1. Betty Carter Betty Carter Droppin' Things (1990) The first track of this album, titled "30 Years," lends considerable plausibility to the conjecture that a spouse's philandering will make you love that spouse oh so much more. I credit her incandescently original interpretation of Hoagy Carmichael's "Stardust" with having inspired my theory of how biblical interpreters read their sacred scriptures.
2. Charles Earland Black Talk (1969) The "Mighty Burner" offers an independent study in the concept of groove. And, Lord, could he lock into one on that Pleistocene-era Hammond organ!
3. Bobby Short You're the Top: The Love Songs of Cole Porter (1999) Incorrectly pegged as a cabaret singer, the sublime Mr. Short should be reckoned as one of the most brilliant exegetes of the Great American Songbook. Had he solicited a larger audience, it would have become clear that he "owned" a few dozen jazz standards. Mr.
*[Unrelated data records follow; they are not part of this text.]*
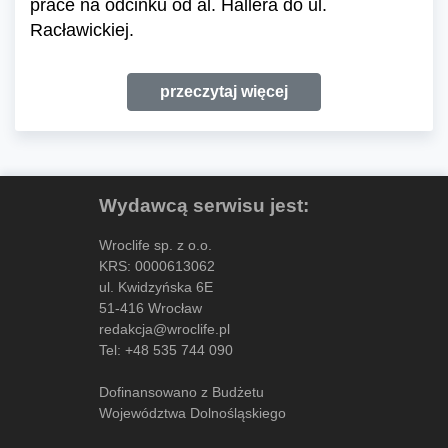
prace na odcinku od al. Hallera do ul.
Racławickiej.
przeczytaj więcej
Wydawcą serwisu jest:
Wroclife sp. z o.o.
KRS: 0000613062
ul. Kwidzyńska 6E
51-416 Wrocław
redakcja@wroclife.pl
Tel:
+48 535 744 090
Dofinansowano z Budżetu
Województwa Dolnośląskiego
Short's voice was the voice of the secular — of excess, of sophistication, of ribaldry, and of folly.
4. Passion Dance, the first track on McCoy Tyner's album The Real McCoy (1967) ranks as one of the single greatest jazz recordings ever made. And that's not merely because Joe Henderson's saxophone solo achieves such velocity that it sounds like it was blasted out of a bazooka. The track, to borrow a line from Salman Rushdie, crackles with "dark, negative electricity."
5. Don Pullen/George Adams QuartetBreakthrough (1986) When I was a teenager I used to hear these gentleman play at the Village Vanguard. I sat so close to the stage that I could smell their cologne. Between sets they held court at the back of the club, joking scandalously with the clientele. Graduates of the Charles Mingus band, they created a combustive mix of avant-garde, bebop, soul, and blues.

2 comments:

Anonymous said...

mccoy tyner rules. saw him live. one of the highlights of my jazz viewing life. a close second, I think, behind herbie hancock. just loved him.

auto ethnographer said...

Lucky you. I had to resort to YouTube earlier today. (BTW, hang in there with Dr. Mentor -- not for her sake, but for yours --although she is clearly LAME-O!)